### What to do
Would you please return the lines of the entries below starting at the line that has "2011年よりスリランカ入国にはETA（電" and ending at the line that has "乗継ぎ時のご搭乗手続きはお客様ご自身", both included, exactly as they are?

Page images and extracted text
--- --- ---
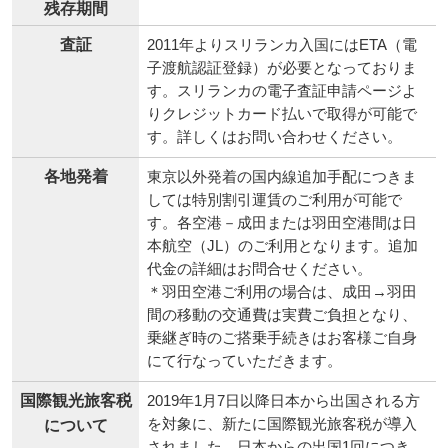
残存期間
査証
2011年よりスリランカ入国にはETA（電
子渡航認証登録）が必要となっておりま
す。スリランカの電子査証申請ページよ
りクレジットカード払いで取得が可能で
す。詳しくはお問い合わせください。
各地発着
東京以外発着の国内線追加手配につきま
しては特別割引運賃のご利用が可能で
す。各空港－成田または羽田空港間は日
本航空（JL）のご利用となります。追加
代金の詳細はお問合せください。
＊羽田空港ご利用の場合は、成田→羽田
間の移動の交通費は実費ご負担となり、
乗継ぎ時のご搭乗手続きはお客様ご自身
にて行なっていただきます。
国際観光旅客税
2019年1月7日以降日本から出国される方
を対象に、新たに国際観光旅客税が導入
について
されました。日本からの出国1回につき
--- --- ---
### Result below
2011年よりスリランカ入国にはETA（電
子渡航認証登録）が必要となっておりま
す。スリランカの電子査証申請ページよ
りクレジットカード払いで取得が可能で
す。詳しくはお問い合わせください。
各地発着
東京以外発着の国内線追加手配につきま
しては特別割引運賃のご利用が可能で
す。各空港－成田または羽田空港間は日
本航空（JL）のご利用となります。追加
代金の詳細はお問合せください。
＊羽田空港ご利用の場合は、成田→羽田
間の移動の交通費は実費ご負担となり、
乗継ぎ時のご搭乗手続きはお客様ご自身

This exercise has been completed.